4.3. Experimental Environment and Parameter Indicators
The experiment was run on the Windows 11 operating system using Python 3.7 and the PyCharm compiler, using the Tensorflow 1.14.0 learning framework. The model training parameters were that learning_rate was 0.001, the hidden_size (the length of the entity and relation word vectors) was 200, and the number of triplets entered in each epoch (batch_size) was 300. In the TransR model, we only used a hidden_sizeR of 10 and also kept the length of the relationship vector at 10 to ensure the model’s performance.
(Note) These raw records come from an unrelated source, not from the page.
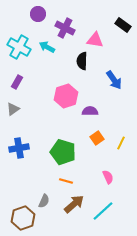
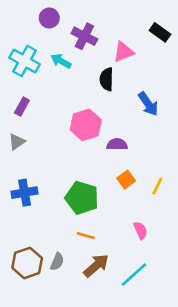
pink triangle: (95, 40) -> (124, 52), turned -30
brown hexagon: (23, 218) -> (27, 263), moved

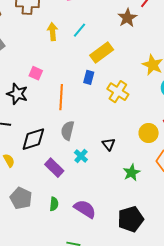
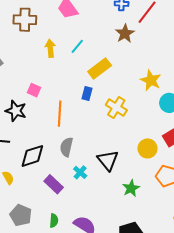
black triangle: (109, 144) -> (108, 160), size x1.6

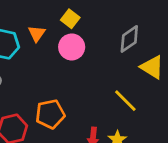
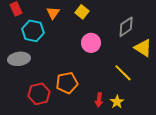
orange triangle: (37, 34) -> (53, 13), moved
pink circle: (72, 47) -> (91, 43), moved

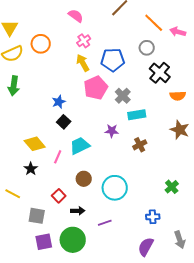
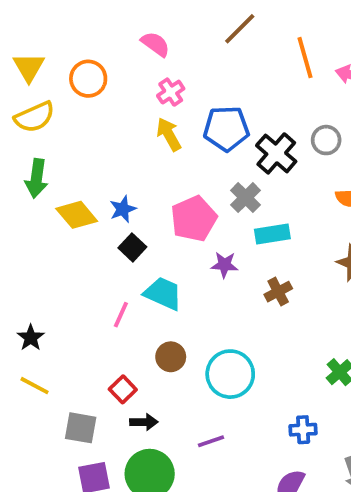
orange line: (154, 23) -> (305, 58), turned 30
orange circle: (41, 44) -> (88, 79), moved
gray circle: (147, 48) -> (326, 140), moved
black cross: (160, 73) -> (276, 153), moved
pink pentagon: (96, 88) -> (194, 219), moved
yellow diamond: (35, 144) -> (77, 215), moved
cyan trapezoid: (80, 146) -> (163, 293), turned 50
black star: (31, 169) -> (31, 338), moved
black arrow: (78, 211) -> (144, 422), moved

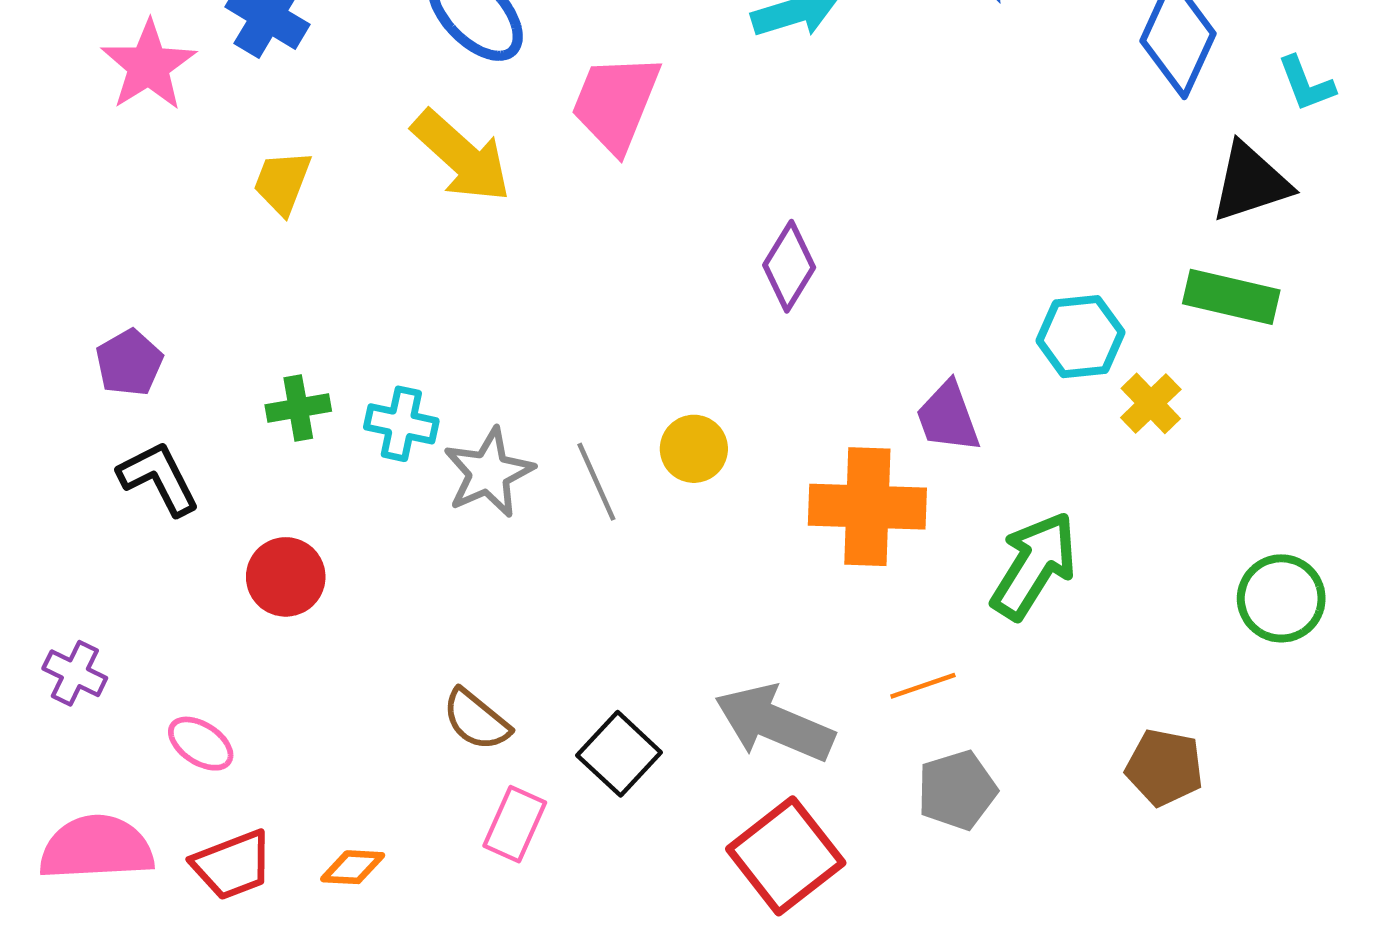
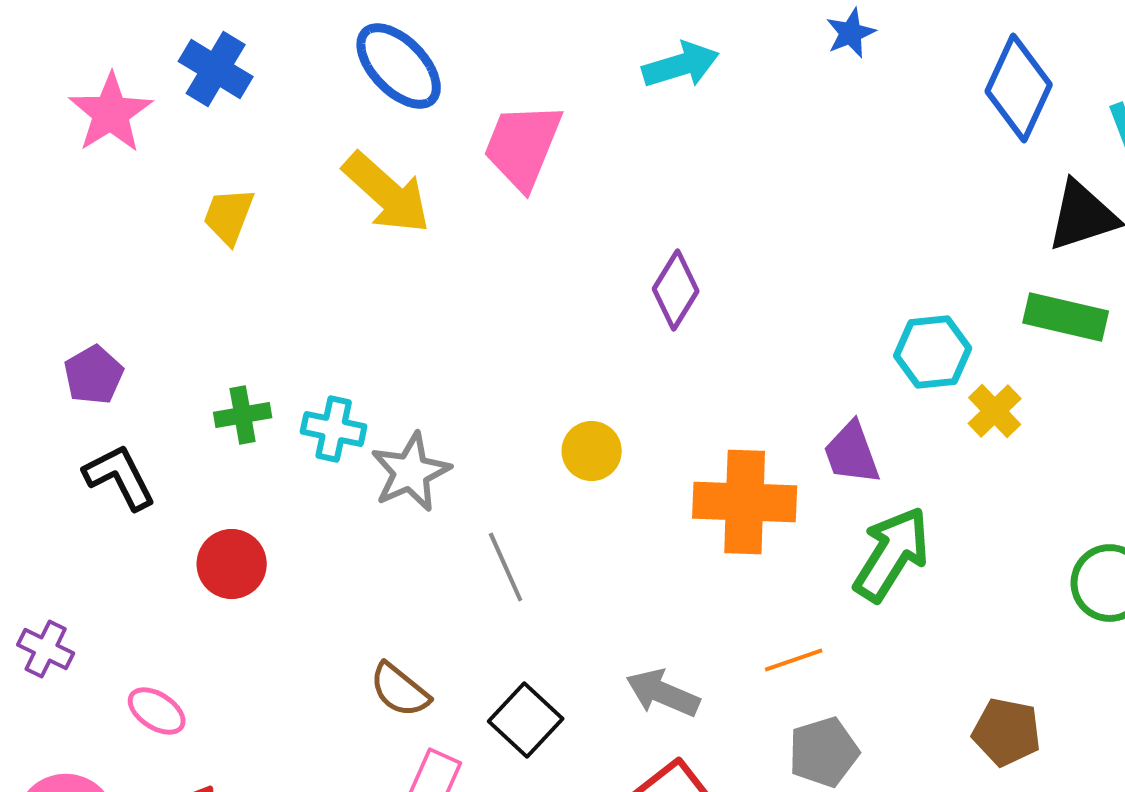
purple trapezoid: (948, 417) -> (852, 453), moved
gray line: (596, 482) -> (506, 567), moved
gray arrow: (774, 723) -> (663, 693), size x0.7

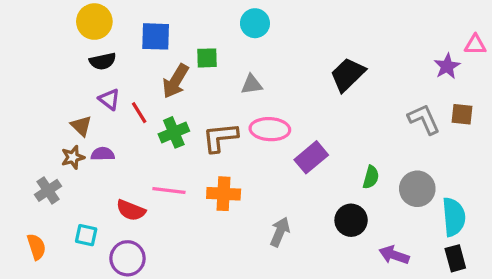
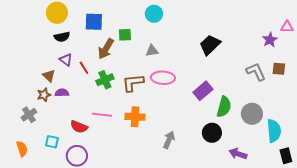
purple rectangle: (311, 157) -> (203, 91), moved
green semicircle: (371, 177) -> (224, 107), size x1.5
black rectangle: (455, 258) -> (286, 156), moved

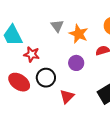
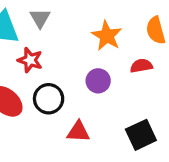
gray triangle: (57, 26) -> (40, 18), moved
red triangle: (67, 97) -> (78, 132), turned 42

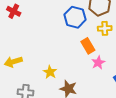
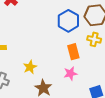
pink star: (98, 63) -> (70, 73), moved

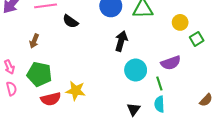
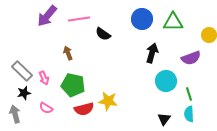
brown arrow: (34, 41) -> (68, 53), turned 136
purple semicircle: (171, 63) -> (191, 58), moved
pink semicircle: (11, 89) -> (46, 108), moved, turned 136

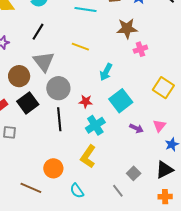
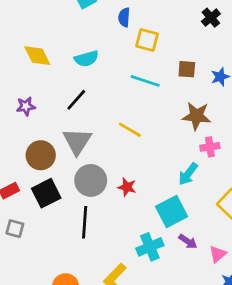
cyan arrow: (106, 72) -> (188, 174), moved
red star: (86, 102) -> (127, 187), moved
cyan cross: (95, 125) -> (150, 247), moved
purple arrow: (136, 128) -> (188, 241), moved

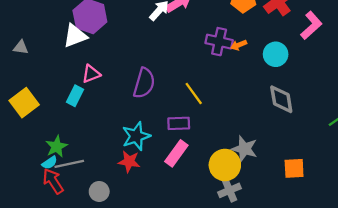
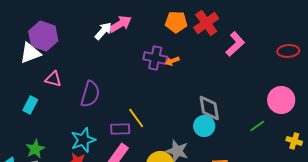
cyan circle: (276, 54) -> (204, 126), moved
pink triangle: (91, 74) -> (53, 79), moved, turned 36
yellow line: (194, 93) -> (136, 118), moved
green star: (57, 147) -> (35, 149), moved

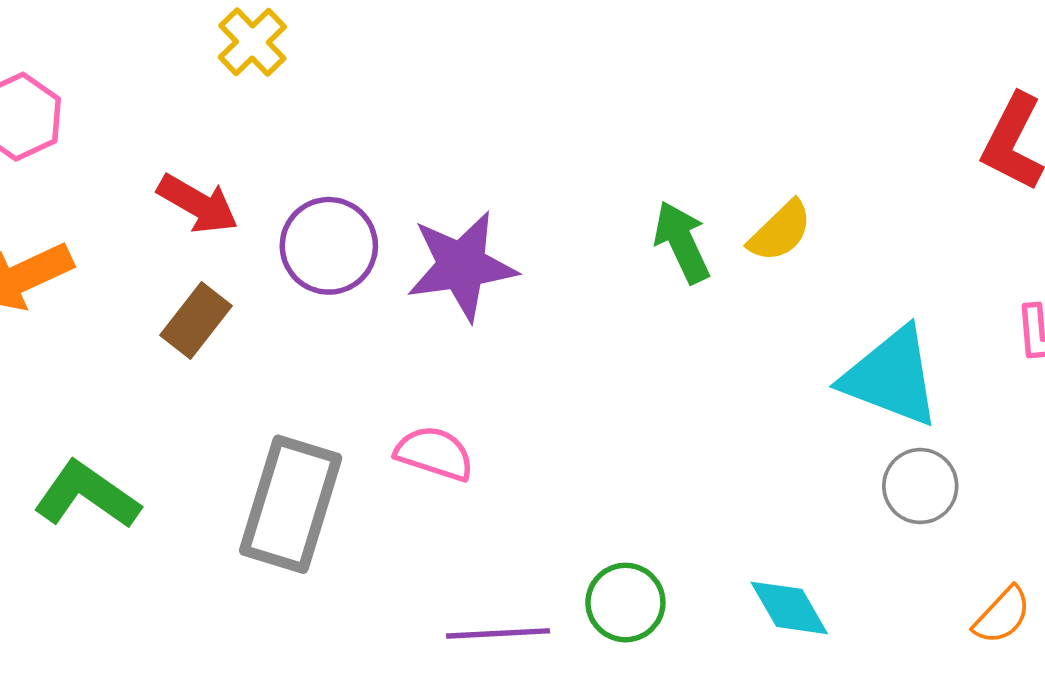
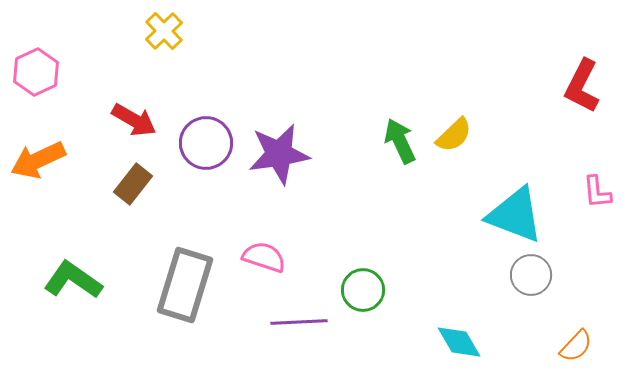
green circle: (625, 603) -> (363, 290), moved
purple line: (498, 633) -> (299, 322), moved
4.4. Experiment and Results Analysis
The knowledge representation performances of the TransE, TransH, TransR, and TransD models on the constructed knowledge base were compared in the experiment, and the results are shown in
Table 6 and their visualisation is shown in
Figure 10. It can be seen that the Hit@10, Hit@3, and MRR metrics of the TransH model are all higher than the other three models, indicating that the TransH model is suitable for capturing and representing special semantic relationships in knowledge graphs. In addition, the TransH model can effectively deal with the different relationships between 1-to-N, N-to-1, and N-to-N situations involved in the entities in the knowledge graph, However, the metrics of the TransD model in the experimental results are low, which is somewhat different from the theoretical analysis of this model. A possible reason for this is that there were too few types of entity relationships in the experimental dataset, which is insufficient to fully demonstrate the performance of the model. Therefore, the TransH model was chosen to represent the knowledge graph of potato diseases and pests in this paper. During the training process, the loss rate of the TransH model with changes in epochs is illustrated in
Figure 11, which shows that its loss rate can converge well.